Work request: From the first line to the last, restate the material word for word; pictures stay out.

————

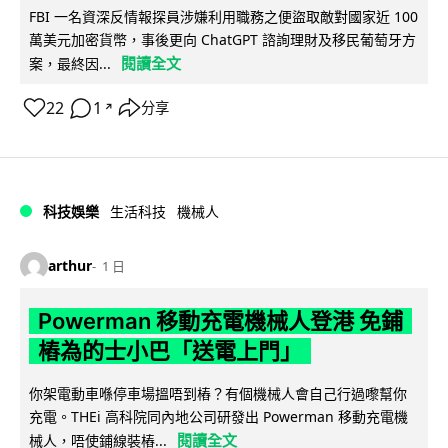
FBI 一名資深反情報探員涉嫌利用職務之便盜取敵對國家近 100
萬美元加密貨幣，事後更向 ChatGPT 諮詢理財及移民葡萄牙方
閱讀全文
案，最終因...
22
1
分享
↗
科技娛樂
生活科技
機械人
arthur
1 日
Powerman 移動充電機械人登港 免鋪
樁為的士小巴「送電上門」
你架電動車喺停車場搵唔到樁？有個機械人會自己行過嚟幫你
充電。THEi 高科院同內地公司研發出 Powerman 移動充電機
閱讀全文
械人，唔使鋪線裝樁...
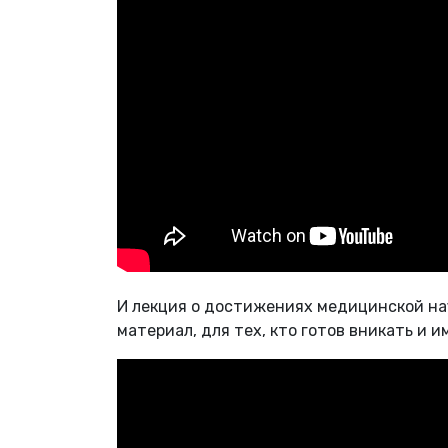
И лекция о достижениях медицинской нау
материал, для тех, кто готов вникать и 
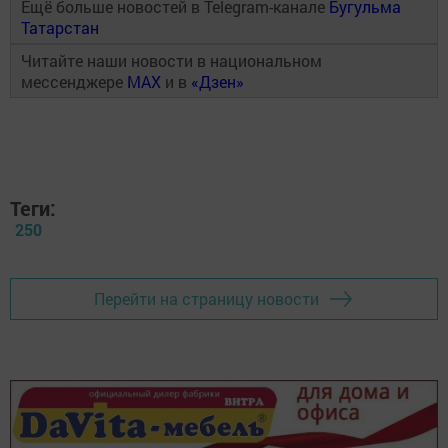
Ещё больше новостей в Telegram-канале
Бугульма
Татарстан
Читайте наши новости в национальном
мессенджере
MAX
и в
«Дзен»
Теги:
250
Перейти на страницу новости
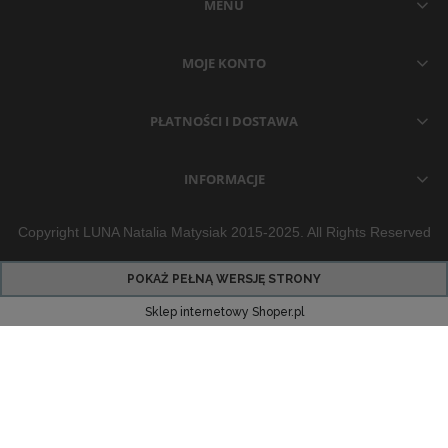
MENU
MOJE KONTO
PŁATNOŚCI I DOSTAWA
INFORMACJE
Copyright LUNA Natalia Matysiak 2015-2025. All Rights Reserved
POKAŻ PEŁNĄ WERSJĘ STRONY
Sklep internetowy Shoper.pl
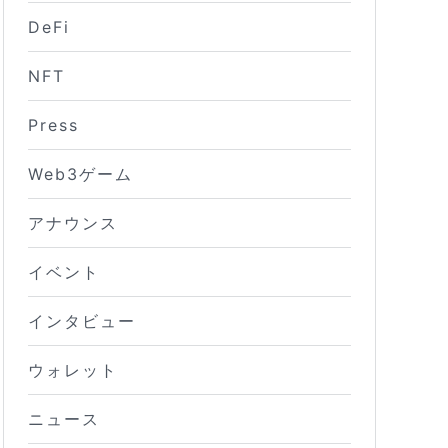
DeFi
NFT
Press
Web3ゲーム
アナウンス
イベント
インタビュー
ウォレット
ニュース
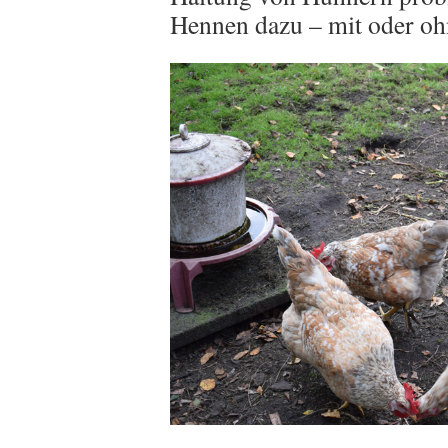
Hennen dazu – mit oder o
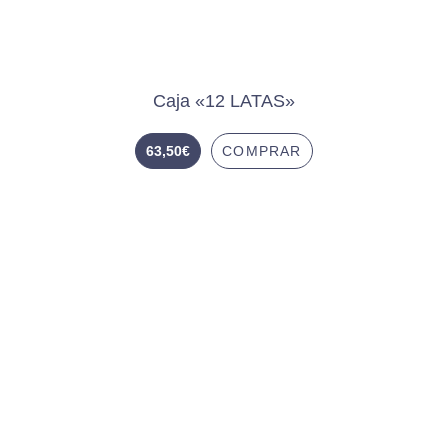
Caja «12 LATAS»
63,50
€
COMPRAR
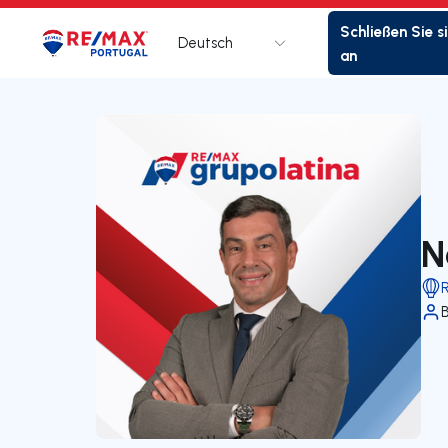
Schließen Sie s
Deutsch
Logo
Zur Startseite
an
N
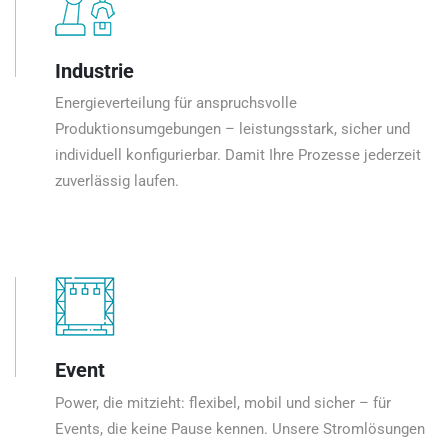
Industrie
Energieverteilung für anspruchsvolle
Produktionsumgebungen – leistungsstark, sicher und
individuell konfigurierbar. Damit Ihre Prozesse jederzeit
zuverlässig laufen.
Event
Power, die mitzieht: flexibel, mobil und sicher – für
Events, die keine Pause kennen. Unsere Stromlösungen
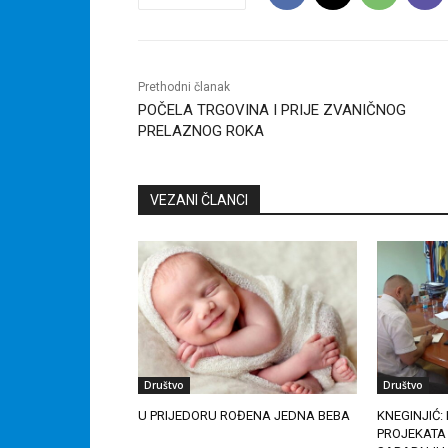
Prethodni članak
POČELA TRGOVINA I PRIJE ZVANIČNOG
PRELAZNOG ROKA
VEZANI ČLANCI
Društvo
Društvo
U PRIJEDORU ROĐENA JEDNA BEBA
KNEGINJIĆ:
PROJEKATA 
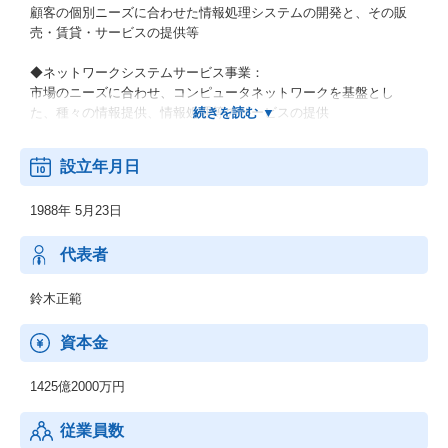
顧客の個別ニーズに合わせた情報処理システムの開発と、その販
売・賃貸・サービスの提供等
◆ネットワークシステムサービス事業：
市場のニーズに合わせ、コンピュータネットワークを基盤とし
た、種々の情報提供、情報処理等のサービスの提供
◆その他の事業：
設立年月日
顧客の経営上の問題点に係わる調査・分析、情報処理システムの
在り方に係わる企画・提案、保守・ファシリティマネジメント等
1988年 5月23日
代表者
鈴木正範
資本金
1425億2000万円
従業員数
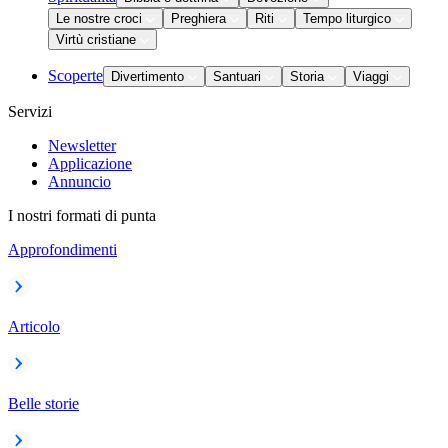
Le nostre croci
Preghiera
Riti
Tempo liturgico
Virtù cristiane
Scoperte
Divertimento
Santuari
Storia
Viaggi
Servizi
Newsletter
Applicazione
Annuncio
I nostri formati di punta
Approfondimenti
Articolo
Belle storie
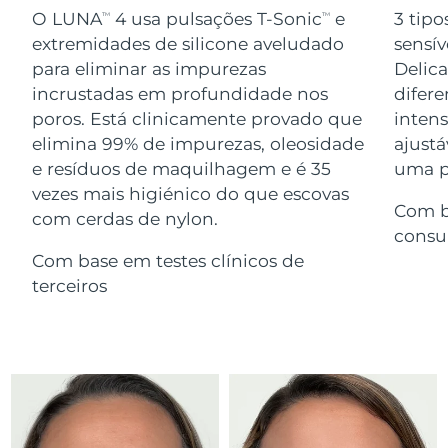
Serum
issa™ Teeth Whitening Gel
O LUNA
4 usa pulsações T-Sonic
e
3 tipo
TM
TM
Advanced pore care essentials
For healthy hair
18% PAP
extremidades de silicone aveludado
sensív
Israel
Entrega prevista
8/12/26
Cosméticos
Homens
para eliminar as impurezas
Delic
Itália
incrustadas em profundidade nos
difere
Entrega prevista
8/8/26
poros. Está clinicamente provado que
inten
Japão
Entrega prevista
8/11/26
elimina 99% de impurezas, oleosidade
ajustá
e resíduos de maquilhagem e é 35
uma pe
Comprar todos
Jersey
Entrega prevista
8/13/26
vezes mais higiénico do que escovas
Com b
com cerdas de nylon.
Cazaquistão
Entrega prevista
8/10/26
consu
FOREO APP
Com base em testes clínicos de
Kuwait
Entrega prevista
8/8/26
terceiros
SOBRE
Letônia
Entrega prevista
8/8/26
Líbano
Entrega prevista
8/9/26
Lituânia
Entrega prevista
8/8/26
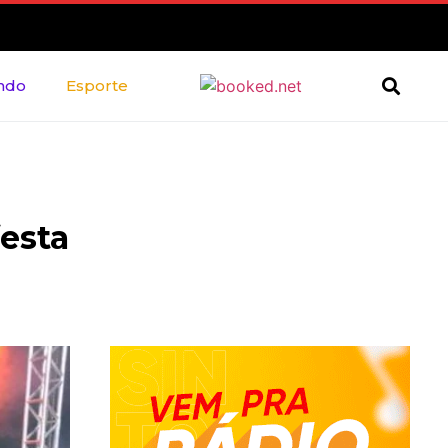
ndo
Esporte
festa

————

Final answer:
FBI 一名資深反情報探員涉嫌利用職務之便盜取敵對國家近 100
萬美元加密貨幣，事後更向 ChatGPT 諮詢理財及移民葡萄牙方
閱讀全文
案，最終因...
22
1
分享
↗
科技娛樂
生活科技
機械人
arthur
1 日
Powerman 移動充電機械人登港 免鋪
樁為的士小巴「送電上門」
你架電動車喺停車場搵唔到樁？有個機械人會自己行過嚟幫你
充電。THEi 高科院同內地公司研發出 Powerman 移動充電機
閱讀全文
械人，唔使鋪線裝樁...
И лекция о достижениях медицинской нау
материал, для тех, кто готов вникать и 
Ещё больше новостей в Telegram-канале
Бугульма
Татарстан
Читайте наши новости в национальном
мессенджере
MAX
и в
«Дзен»
Теги:
250
Перейти на страницу новости
MENU
MOJE KONTO
PŁATNOŚCI I DOSTAWA
INFORMACJE
Copyright LUNA Natalia Matysiak 2015-2025. All Rights Reserved
POKAŻ PEŁNĄ WERSJĘ STRONY
Sklep internetowy Shoper.pl
DeFi
NFT
Press
Web3ゲーム
アナウンス
イベント
インタビュー
ウォレット
ニュース
Hennen dazu – mit oder o
Caja «12 LATAS»
63,50
€
COMPRAR
Schließen Sie s
Deutsch
Logo
Zur Startseite
an
N
Industrie
Energieverteilung für anspruchsvolle
Produktionsumgebungen – leistungsstark, sicher und
individuell konfigurierbar. Damit Ihre Prozesse jederzeit
zuverlässig laufen.
Event
Power, die mitzieht: flexibel, mobil und sicher – für
Events, die keine Pause kennen. Unsere Stromlösungen
Prethodni članak
POČELA TRGOVINA I PRIJE ZVANIČNOG
PRELAZNOG ROKA
VEZANI ČLANCI
Društvo
Društvo
U PRIJEDORU ROĐENA JEDNA BEBA
KNEGINJIĆ:
PROJEKATA 
顧客の個別ニーズに合わせた情報処理システムの開発と、その販
売・賃貸・サービスの提供等
◆ネットワークシステムサービス事業：
市場のニーズに合わせ、コンピュータネットワークを基盤とし
た、種々の情報提供、情報処理等のサービスの提供
◆その他の事業：
設立年月日
顧客の経営上の問題点に係わる調査・分析、情報処理システムの
在り方に係わる企画・提案、保守・ファシリティマネジメント等
1988年 5月23日
代表者
鈴木正範
資本金
1425億2000万円
従業員数
Le nostre croci
Preghiera
Riti
Tempo liturgico
Virtù cristiane
Scoperte
Divertimento
Santuari
Storia
Viaggi
Servizi
Newsletter
Applicazione
Annuncio
I nostri formati di punta
Approfondimenti
Articolo
Belle storie
Serum
issa™ Teeth Whitening Gel
O LUNA
4 usa pulsações T-Sonic
e
3 tipo
TM
TM
Advanced pore care essentials
For healthy hair
18% PAP
extremidades de silicone aveludado
sensív
Israel
Entrega prevista
8/12/26
Cosméticos
Homens
para eliminar as impurezas
Delic
Itália
incrustadas em profundidade nos
difere
Entrega prevista
8/8/26
poros. Está clinicamente provado que
inten
Japão
Entrega prevista
8/11/26
elimina 99% de impurezas, oleosidade
ajustá
e resíduos de maquilhagem e é 35
uma pe
Comprar todos
Jersey
Entrega prevista
8/13/26
vezes mais higiénico do que escovas
Com b
com cerdas de nylon.
Cazaquistão
Entrega prevista
8/10/26
consu
FOREO APP
Com base em testes clínicos de
Kuwait
Entrega prevista
8/8/26
terceiros
SOBRE
Letônia
Entrega prevista
8/8/26
Líbano
Entrega prevista
8/9/26
Lituânia
Entrega prevista
8/8/26
ndo
Esporte
festa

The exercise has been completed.